# Exercise prompt:
Every line in the entries where "helps" is found should be copied.

# Data for this exercise:
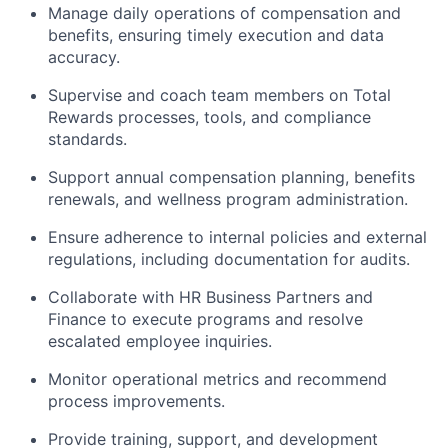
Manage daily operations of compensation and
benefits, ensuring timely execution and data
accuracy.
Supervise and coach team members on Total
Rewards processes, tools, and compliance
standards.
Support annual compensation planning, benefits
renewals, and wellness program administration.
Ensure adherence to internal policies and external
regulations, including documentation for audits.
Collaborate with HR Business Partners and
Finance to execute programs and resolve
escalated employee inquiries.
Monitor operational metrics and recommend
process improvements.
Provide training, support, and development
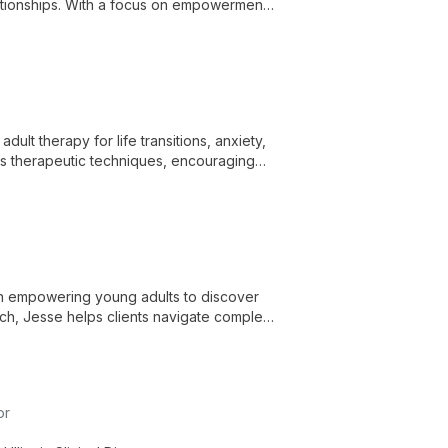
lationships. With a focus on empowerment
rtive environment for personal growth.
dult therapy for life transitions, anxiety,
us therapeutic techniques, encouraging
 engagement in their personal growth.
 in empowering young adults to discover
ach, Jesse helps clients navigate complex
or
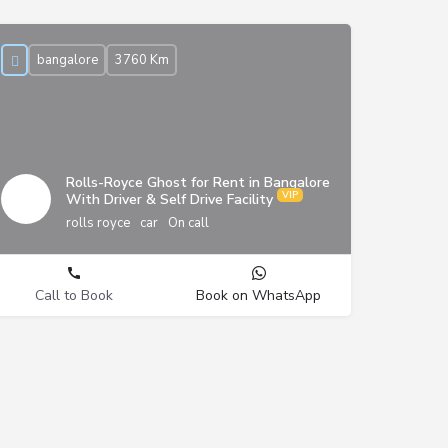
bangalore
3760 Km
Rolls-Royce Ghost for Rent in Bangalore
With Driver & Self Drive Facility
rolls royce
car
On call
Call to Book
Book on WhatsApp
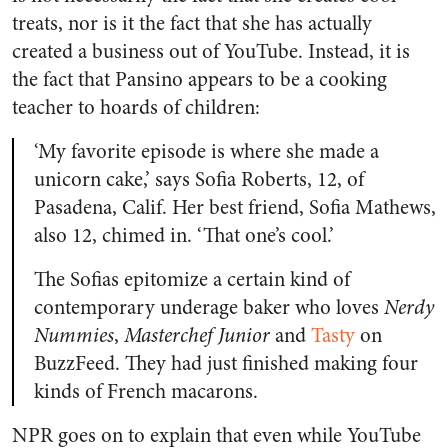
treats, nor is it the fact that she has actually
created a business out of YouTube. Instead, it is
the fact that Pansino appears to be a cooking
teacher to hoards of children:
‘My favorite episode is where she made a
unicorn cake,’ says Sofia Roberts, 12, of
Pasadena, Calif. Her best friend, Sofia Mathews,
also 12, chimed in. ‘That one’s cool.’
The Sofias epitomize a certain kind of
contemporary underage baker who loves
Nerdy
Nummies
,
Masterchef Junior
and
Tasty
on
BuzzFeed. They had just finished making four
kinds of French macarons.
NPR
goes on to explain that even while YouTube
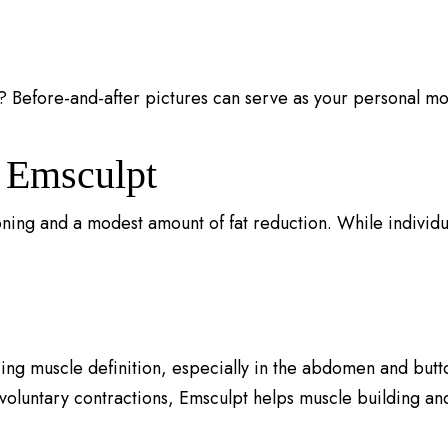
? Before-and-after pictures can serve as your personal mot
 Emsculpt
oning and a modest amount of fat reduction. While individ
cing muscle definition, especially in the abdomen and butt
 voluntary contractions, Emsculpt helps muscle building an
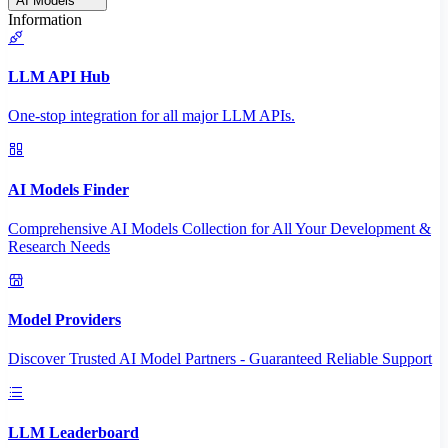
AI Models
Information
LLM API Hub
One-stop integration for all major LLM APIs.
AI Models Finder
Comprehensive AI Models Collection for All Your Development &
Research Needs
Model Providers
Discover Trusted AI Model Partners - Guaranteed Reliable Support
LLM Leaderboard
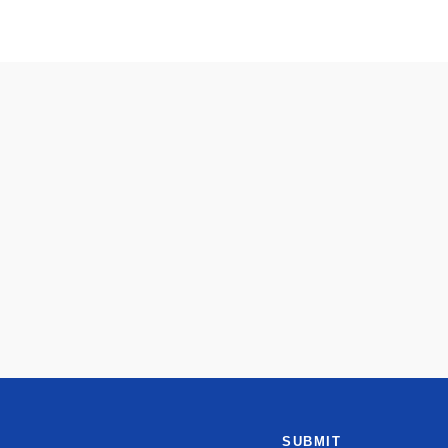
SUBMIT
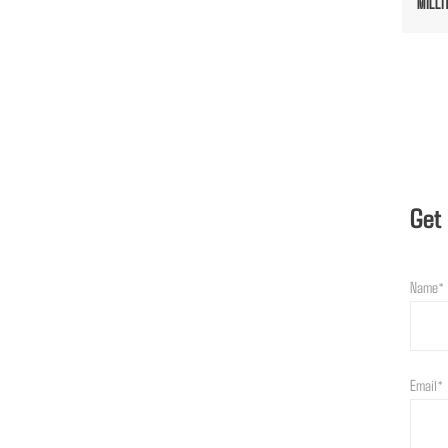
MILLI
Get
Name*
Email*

--

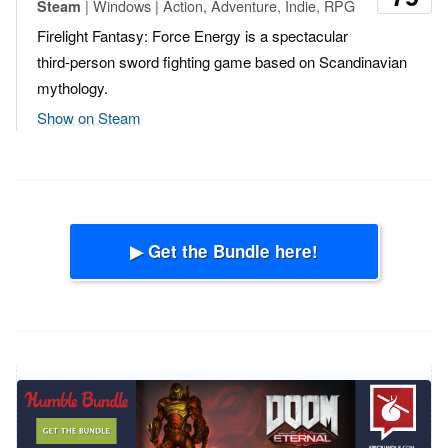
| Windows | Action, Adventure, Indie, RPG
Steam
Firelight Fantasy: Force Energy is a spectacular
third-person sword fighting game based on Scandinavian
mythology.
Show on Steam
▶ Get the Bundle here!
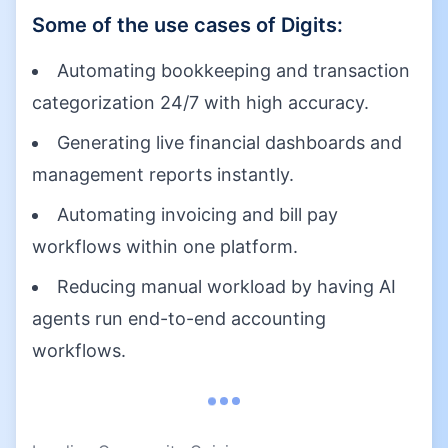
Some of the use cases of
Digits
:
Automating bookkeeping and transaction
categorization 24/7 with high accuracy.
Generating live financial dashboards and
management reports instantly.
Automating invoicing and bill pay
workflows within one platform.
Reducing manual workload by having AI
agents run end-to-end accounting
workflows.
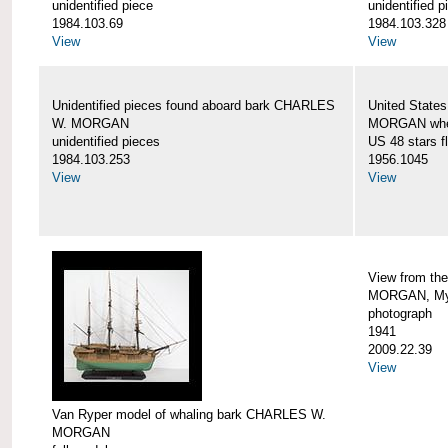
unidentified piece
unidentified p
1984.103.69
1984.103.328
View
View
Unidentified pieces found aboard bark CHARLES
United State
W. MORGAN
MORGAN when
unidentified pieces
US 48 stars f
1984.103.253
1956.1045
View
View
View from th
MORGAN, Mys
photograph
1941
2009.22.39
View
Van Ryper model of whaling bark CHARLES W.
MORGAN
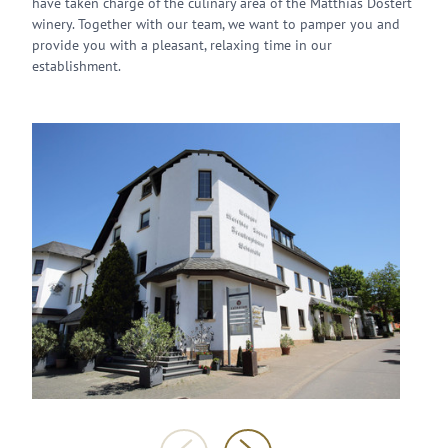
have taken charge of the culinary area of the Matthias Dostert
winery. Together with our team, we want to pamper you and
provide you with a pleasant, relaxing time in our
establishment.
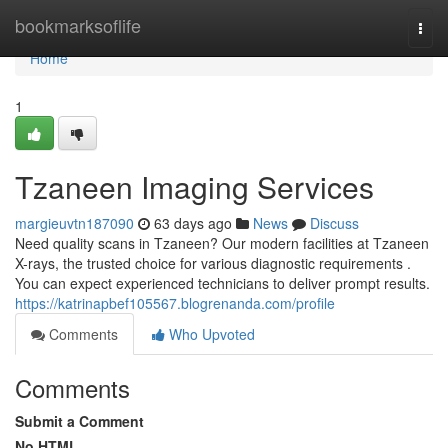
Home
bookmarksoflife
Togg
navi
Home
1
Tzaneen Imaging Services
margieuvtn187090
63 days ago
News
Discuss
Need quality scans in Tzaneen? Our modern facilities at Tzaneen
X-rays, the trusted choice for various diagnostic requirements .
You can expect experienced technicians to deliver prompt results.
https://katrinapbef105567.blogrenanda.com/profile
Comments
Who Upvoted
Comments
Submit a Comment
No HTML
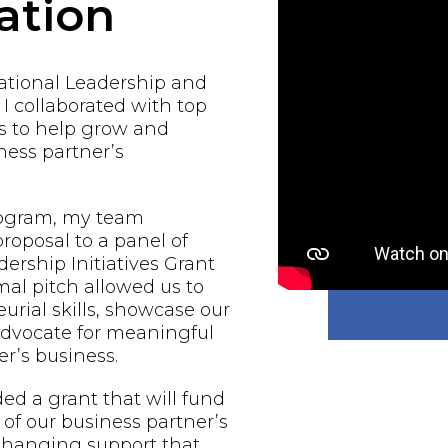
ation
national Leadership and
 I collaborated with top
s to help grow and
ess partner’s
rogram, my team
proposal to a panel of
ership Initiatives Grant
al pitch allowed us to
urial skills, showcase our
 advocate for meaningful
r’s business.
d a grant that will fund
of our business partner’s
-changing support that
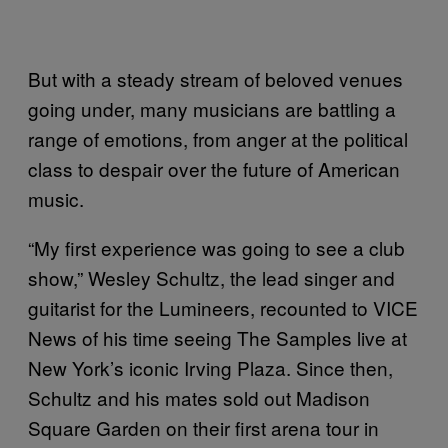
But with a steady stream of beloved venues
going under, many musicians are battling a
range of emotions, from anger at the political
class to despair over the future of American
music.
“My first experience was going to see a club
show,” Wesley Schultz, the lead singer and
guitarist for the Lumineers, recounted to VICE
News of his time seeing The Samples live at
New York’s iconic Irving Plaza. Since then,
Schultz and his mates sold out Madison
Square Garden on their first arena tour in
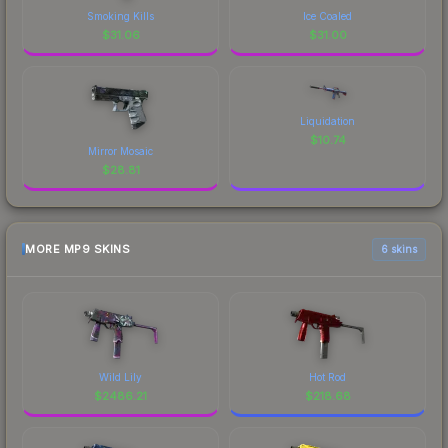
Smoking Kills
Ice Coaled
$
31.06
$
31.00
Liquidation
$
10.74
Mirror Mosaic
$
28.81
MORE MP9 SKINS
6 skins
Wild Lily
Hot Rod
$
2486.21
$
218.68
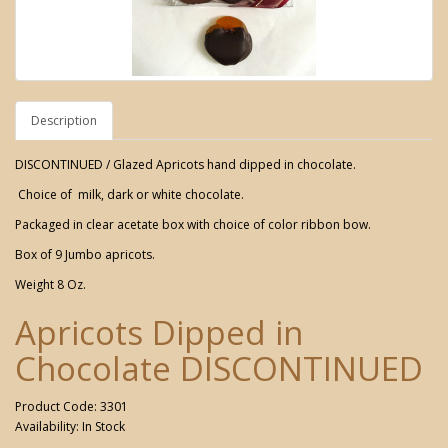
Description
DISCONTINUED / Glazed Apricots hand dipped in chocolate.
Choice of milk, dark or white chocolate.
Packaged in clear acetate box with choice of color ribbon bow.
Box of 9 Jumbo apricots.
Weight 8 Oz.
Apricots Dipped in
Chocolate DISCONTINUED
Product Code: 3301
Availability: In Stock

# Result for this exercise:
ach, Jesse helps clients navigate complex
 voluntary contractions, Emsculpt helps muscle building an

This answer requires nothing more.